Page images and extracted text
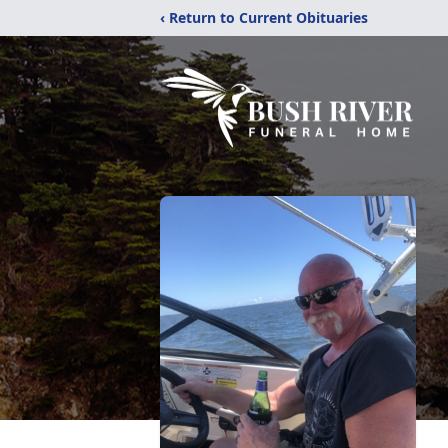
‹ Return to Current Obituaries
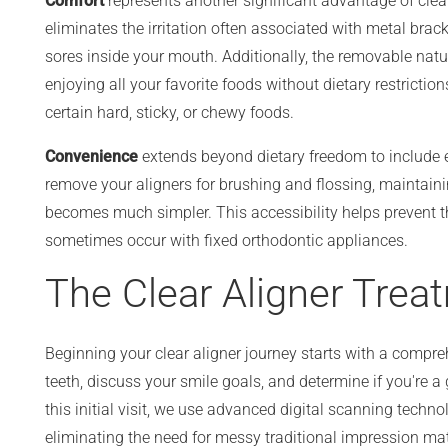
Comfort
represents another significant advantage of clea
eliminates the irritation often associated with metal brack
sores inside your mouth. Additionally, the removable nat
enjoying all your favorite foods without dietary restriction
certain hard, sticky, or chewy foods.
Convenience
extends beyond dietary freedom to include 
remove your aligners for brushing and flossing, maintaini
becomes much simpler. This accessibility helps prevent t
sometimes occur with fixed orthodontic appliances.
The Clear Aligner Trea
Beginning your clear aligner journey starts with a compr
teeth, discuss your smile goals, and determine if you're a
this initial visit, we use advanced digital scanning techno
eliminating the need for messy traditional impression mat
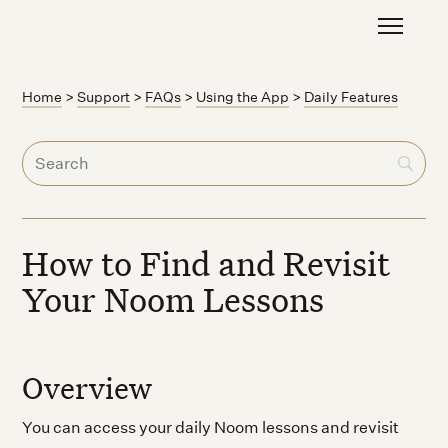
Home
>
Support
>
FAQs
>
Using the App
>
Daily Features
How to Find and Revisit
Your Noom Lessons
Overview
You can access your daily Noom lessons and revisit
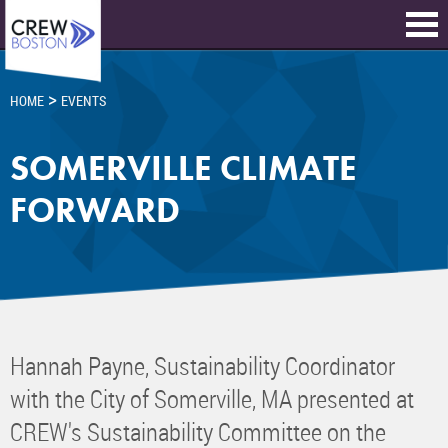
>
HOME
EVENTS
SOMERVILLE CLIMATE
FORWARD
Hannah Payne, Sustainability Coordinator
with the City of Somerville, MA presented at
CREW's Sustainability Committee on the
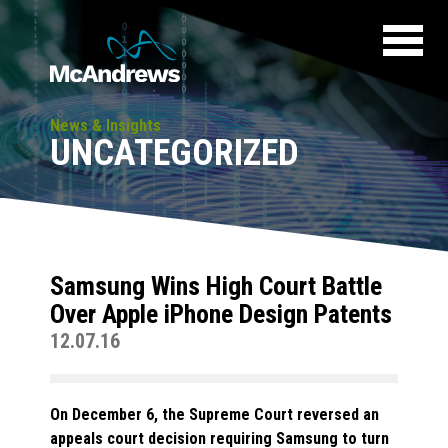
News & Insights
UNCATEGORIZED
Samsung Wins High Court Battle
Over Apple iPhone Design Patents
12.07.16
On December 6, the Supreme Court reversed an
appeals court decision requiring Samsung to turn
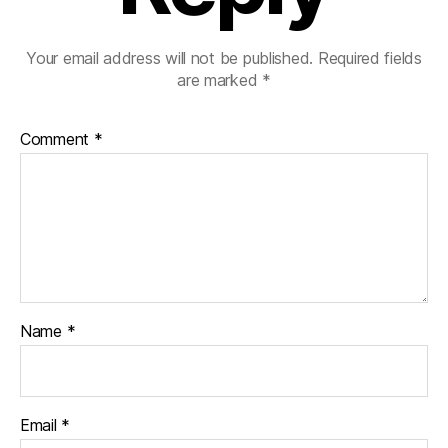
Your email address will not be published.
Required fields
are marked
*
Comment
*
Name
*
Email
*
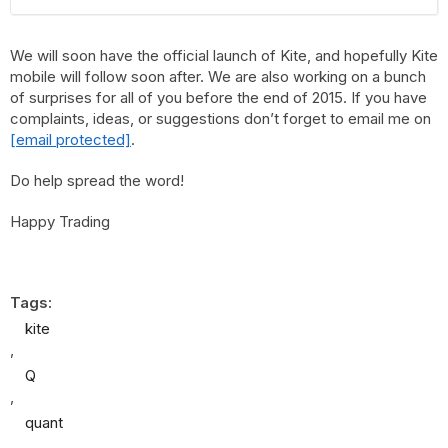
We will soon have the official launch of Kite, and hopefully Kite
mobile will follow soon after. We are also working on a bunch
of surprises for all of you before the end of 2015. If you have
complaints, ideas, or suggestions don’t forget to email me on
[email protected]
.
Do help spread the word!
Happy Trading
Tags:
kite
,
Q
,
quant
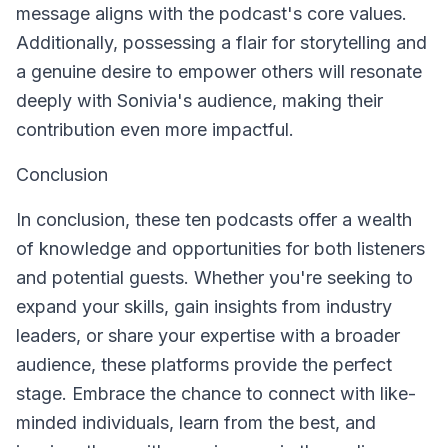
message aligns with the podcast's core values.
Additionally, possessing a flair for storytelling and
a genuine desire to empower others will resonate
deeply with Sonivia's audience, making their
contribution even more impactful.
Conclusion
In conclusion, these ten podcasts offer a wealth
of knowledge and opportunities for both listeners
and potential guests. Whether you're seeking to
expand your skills, gain insights from industry
leaders, or share your expertise with a broader
audience, these platforms provide the perfect
stage. Embrace the chance to connect with like-
minded individuals, learn from the best, and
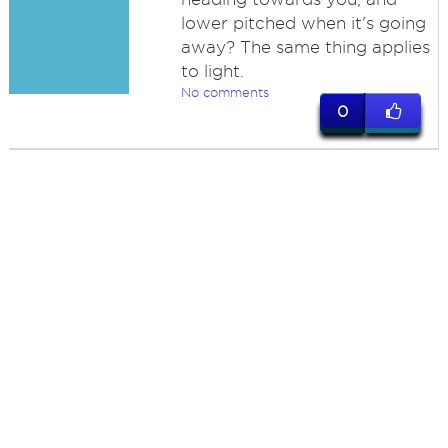
lower pitched when it's going
away? The same thing applies
to light.
No comments
0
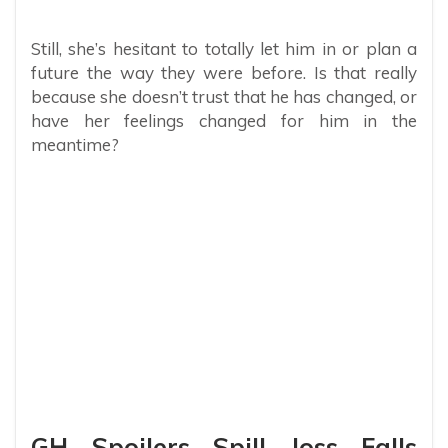
Still, she’s hesitant to totally let him in or plan a
future the way they were before. Is that really
because she doesn’t trust that he has changed, or
have her feelings changed for him in the
meantime?
GH Spoilers Spill Joss Falls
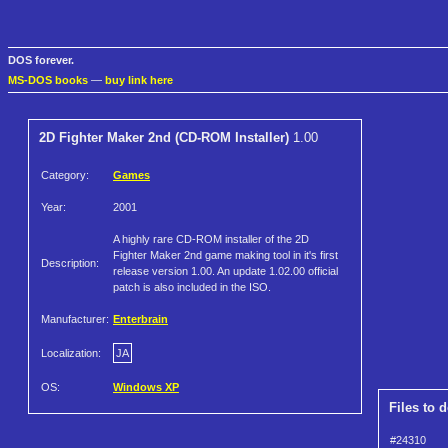
DOS forever.
MS-DOS books
—
buy link here
2D Fighter Maker 2nd (CD-ROM Installer)
1.00
Category:
Games
Year:
2001
A highly rare CD-ROM installer of the 2D
Fighter Maker 2nd game making tool in it's first
Description:
release version 1.00. An update 1.02.00 official
patch is also included in the ISO.
Manufacturer:
Enterbrain
Localization:
JA
OS:
Windows XP
Files to 
#24310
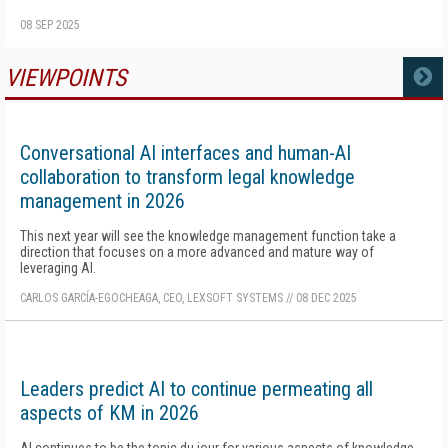
08 SEP 2025
VIEWPOINTS
MORE
Conversational AI interfaces and human-AI
collaboration to transform legal knowledge
management in 2026
This next year will see the knowledge management function take a
direction that focuses on a more advanced and mature way of
leveraging AI.
CARLOS GARCÍA-EGOCHEAGA, CEO, LEXSOFT SYSTEMS
//
08 DEC 2025
Leaders predict AI to continue permeating all
aspects of KM in 2026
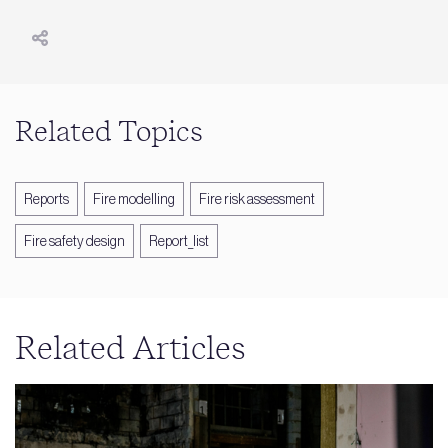
Related Topics
Reports
Fire modelling
Fire risk assessment
Fire safety design
Report_list
Related Articles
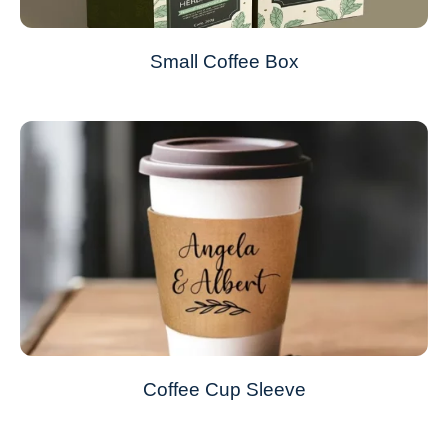
Small Coffee Box
Coffee Cup Sleeve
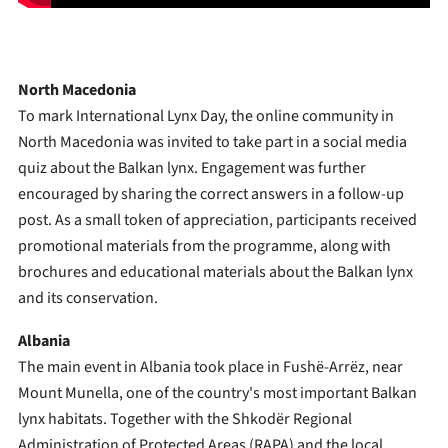
North Macedonia
To mark International Lynx Day, the online community in
North Macedonia was invited to take part in a social media
quiz about the Balkan lynx. Engagement was further
encouraged by sharing the correct answers in a follow-up
post. As a small token of appreciation, participants received
promotional materials from the programme, along with
brochures and educational materials about the Balkan lynx
and its conservation.
Albania
The main event in Albania took place in Fushë-Arrëz, near
Mount Munella, one of the country's most important Balkan
lynx habitats. Together with the Shkodër Regional
Administration of Protected Areas (RAPA) and the local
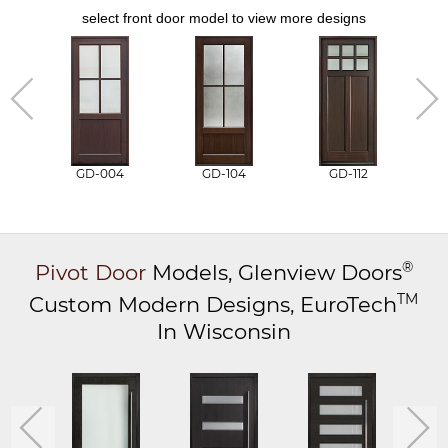
select front door model to view more designs
GD-004
GD-104
GD-112
®
Pivot Door
Models,
Glenview Doors
TM
Custom Modern Designs,
EuroTech
In Wisconsin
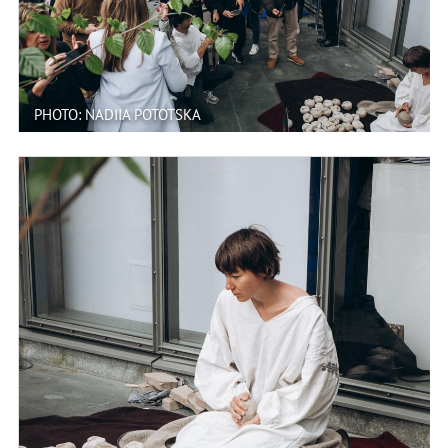
PHOTO: NADIIA POTOTSKA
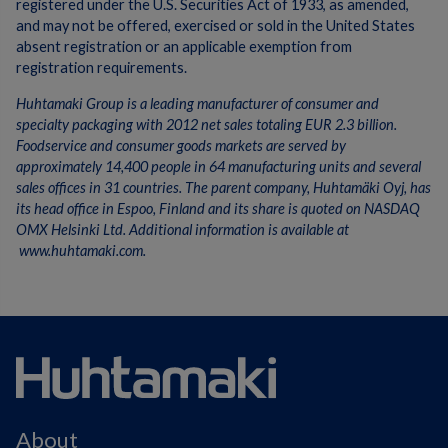
registered under the U.S. Securities Act of 1933, as amended,
and may not be offered, exercised or sold in the United States
absent registration or an applicable exemption from
registration requirements.
Huhtamaki Group is a leading manufacturer of consumer and
specialty packaging with 2012 net sales totaling EUR 2.3 billion.
Foodservice and consumer goods markets are served by
approximately 14,400 people in 64 manufacturing units and several
sales offices in 31 countries. The parent company, Huhtamäki Oyj, has
its head office in Espoo, Finland and its share is quoted on NASDAQ
OMX Helsinki Ltd. Additional information is available at
www.huhtamaki.com.
About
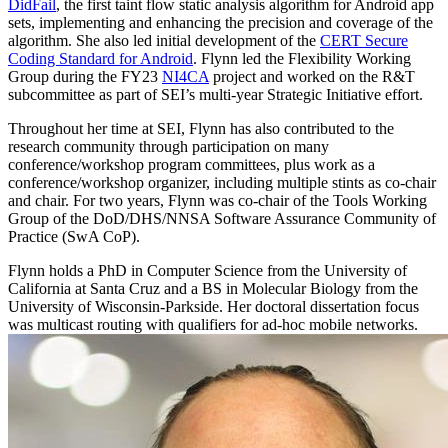
DidFail
, the first taint flow static analysis algorithm for Android app
sets, implementing and enhancing the precision and coverage of the
algorithm. She also led initial development of the
CERT Secure
Coding Standard for Android
. Flynn led the Flexibility Working
Group during the FY23
NI4CA
project and worked on the R&T
subcommittee as part of SEI’s multi-year Strategic Initiative effort.
Throughout her time at SEI, Flynn has also contributed to the
research community through participation on many
conference/workshop program committees, plus work as a
conference/workshop organizer, including multiple stints as co-chair
and chair. For two years, Flynn was co-chair of the Tools Working
Group of the DoD/DHS/NNSA Software Assurance Community of
Practice (SwA CoP).
Flynn holds a PhD in Computer Science from the University of
California at Santa Cruz and a BS in Molecular Biology from the
University of Wisconsin-Parkside. Her doctoral dissertation focus
was multicast routing with qualifiers for ad-hoc mobile networks.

Prompt: Report back each line of the entries that holds the string "mobile".

Answer section:
mobile will follow soon after. We are also working on a bunch
was multicast routing with qualifiers for ad-hoc mobile networks.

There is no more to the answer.